小屋に敷いてある干し草の隙間からキラリとした何かが顔を少しだけ覗かしている。
拾ってみるとそれはネックレスのようだった。
なんでこんな所に...と考えているところに先輩も作業を終えやってきた。
「あぁ、それがさっき言った異物だね。それをどうするかは発見した君次第だ。ゴミとして捨てるもよし、問題の解決として落とし主を探すもよし、自由にしたまえ。ただ見なかったこと無かったことにするのだけは駄目だ。」
ただ、の後から先輩の語気が若干強くなったように感じた。
どうして と聞く間もなく先輩が外に出てしまったので慌てて後を追った。
「さて、これが基本的な我々の活動だ。なにかイレギュラーがあった時は各々で対処してくれ。」
ペナルティと聞いていたが、なんだか拍子抜けしてしまった。
「双葉くん?聞いているかい?」
緊張の糸が切れボケっとしていたらしい...
「あ、はい。大丈夫です。わかりました。」
「ん、わかればよろしい。じゃあまぁ今日はこの辺で解散しようか。みんな!帰るよ!」
奥にいる桧作先輩に聞こえるように大きな声で呼びかけた。
その声にビクッと大きく体を跳ね上げた小川先輩は椅子から転げ落ちていた。
そんなこんなで、4人で部室を後にすることとなった。
「双葉くん、今日はたまたまこの3人しかいなかったが、まだ他にも数名委員会に所属している人はいるんだ。ただ癖がある奴らばかりでね。毎回顔を出すわけじゃないのさ。私達も毎日いる訳じゃないからね。」
少し悲しそうな顔をしながら久貝先輩は続けた
「それにね、実を言うと今日君に会って少し期待してしまったんだ。君とならこの委員会できっとやって行けるって。」
なんだかよくわからないが、俺のことを買ってるらしい。
悪い気はしないがよく分からなかった。
「はぁ...ありがとうございます。」
我ながら何とも要領を得ない答えだとは思う。
久貝先輩もそう思ったのかクスッと笑った。
「まぁ今はまだ、分からなくて当然さ。
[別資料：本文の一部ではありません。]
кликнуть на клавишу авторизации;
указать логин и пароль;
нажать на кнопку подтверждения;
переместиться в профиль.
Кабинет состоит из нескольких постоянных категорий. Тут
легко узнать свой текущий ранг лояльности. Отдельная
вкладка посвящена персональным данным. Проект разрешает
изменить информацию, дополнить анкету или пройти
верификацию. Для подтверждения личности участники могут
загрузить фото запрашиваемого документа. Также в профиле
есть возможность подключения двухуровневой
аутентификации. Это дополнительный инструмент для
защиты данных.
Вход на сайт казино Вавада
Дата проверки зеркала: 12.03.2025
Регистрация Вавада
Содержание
とにかく明日から飼育委員として頑張ってくれ。期待しているぞ?」
そんな話をしていたら校門まで到着していた。
「我々は3人とも自転車だか双葉くんは?」
と駐輪場を指差し聞いてきたので
「いえ、俺は歩きなのでここで失礼します。」
と返した。
「そうか。ではまた明日放課後でな!」
そう言うと3人は駐車場に入っていった。
やっと1人になれた安堵からか、ため息が零れた。
『色々あった初日(?)だった...』
『疲れた...』
頭の中はネガティブな思考でいっぱいだ。
『まぁ明日が終われば土日になる。』
『それまでの辛抱だな。』
無理矢理気持ちを切りかえ帰路に着いた。